Perhaps his time was just too close to the horror.

Today, even at this distance from the rise of such evil, his work has the power to delight and chill.

Certainly the first night audience for this new adaptation directed by Jonathan Church roared its approval following the climax of Ui’s rise to power amid a sea of blood.

Henry Goodman is outstanding as Ui. His comic gangster, part Inspector Clouseau, part Detective Columbo, a bag of indecision, gauche and ungamely, reduced the audience to tears of laughter. His attempts to learn speech and composure that inadvertently give birth to the goosestepping tyrant within, is a master class in clowning.

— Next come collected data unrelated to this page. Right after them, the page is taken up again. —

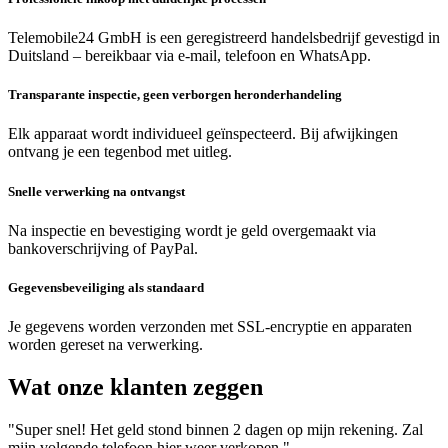
Telemobile24 GmbH is een geregistreerd handelsbedrijf gevestigd in
Duitsland – bereikbaar via e-mail, telefoon en WhatsApp.
Transparante inspectie, geen verborgen heronderhandeling
Elk apparaat wordt individueel geïnspecteerd. Bij afwijkingen
ontvang je een tegenbod met uitleg.
Snelle verwerking na ontvangst
Na inspectie en bevestiging wordt je geld overgemaakt via
bankoverschrijving of PayPal.
Gegevensbeveiliging als standaard
Je gegevens worden verzonden met SSL-encryptie en apparaten
worden gereset na verwerking.
Wat onze klanten zeggen
"Super snel! Het geld stond binnen 2 dagen op mijn rekening. Zal
mijn volgende telefoon hier weer verkopen."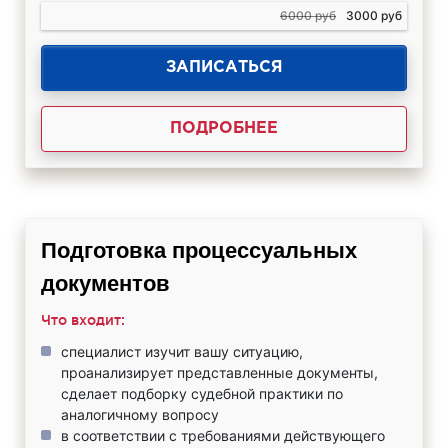
6000 руб
3000 руб
ЗАПИСАТЬСЯ
ПОДРОБНЕЕ
Подготовка процессуальных
документов
Что входит:
специалист изучит вашу ситуацию,
проанализирует представленные документы,
сделает подборку судебной практики по
аналогичному вопросу
в соответствии с требованиями действующего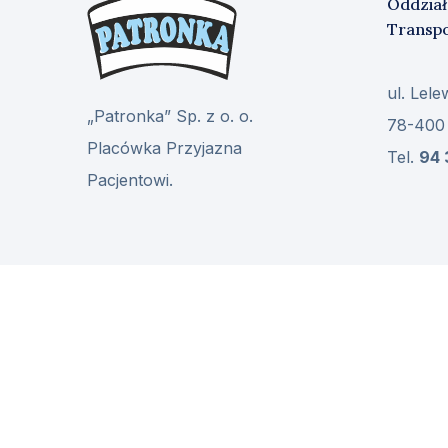
Oddział
Transp
ul. Lele
„Patronka” Sp. z o. o.
78-400
Placówka Przyjazna
Tel.
94 
Pacjentowi.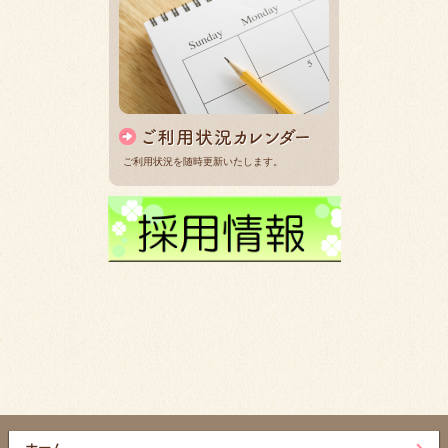
ご利用状況を随時更新いたします。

Later, the transformation from figure of fun to cold, urbane killer is sublime.

Joe McGann plays sidekick Emanuele Giri who keeps the hats of his victims as souvenirs. Michael Feast is psychopathic killer Ernesto Roma and the gang is completed by baby-faced florist Guiseppe Givola played by David Sturzaker. Their resemblance to the Nazi hierarchy is marked and deliberate.

William Gaunt plays Dogsborough, the trusted, seemingly incorruptible city politician, seduced into fronting the gang’s schemes. The parallel with German President Hindenburg, who gave Hitler a veneer of respectability, is plain.

At its heart, the story of Arturo Ui is a cautionary tale of the evil that may lurk behind the clown’s mask. The production ends with a reminder that the warnings are as relevant today as they were 80-years ago.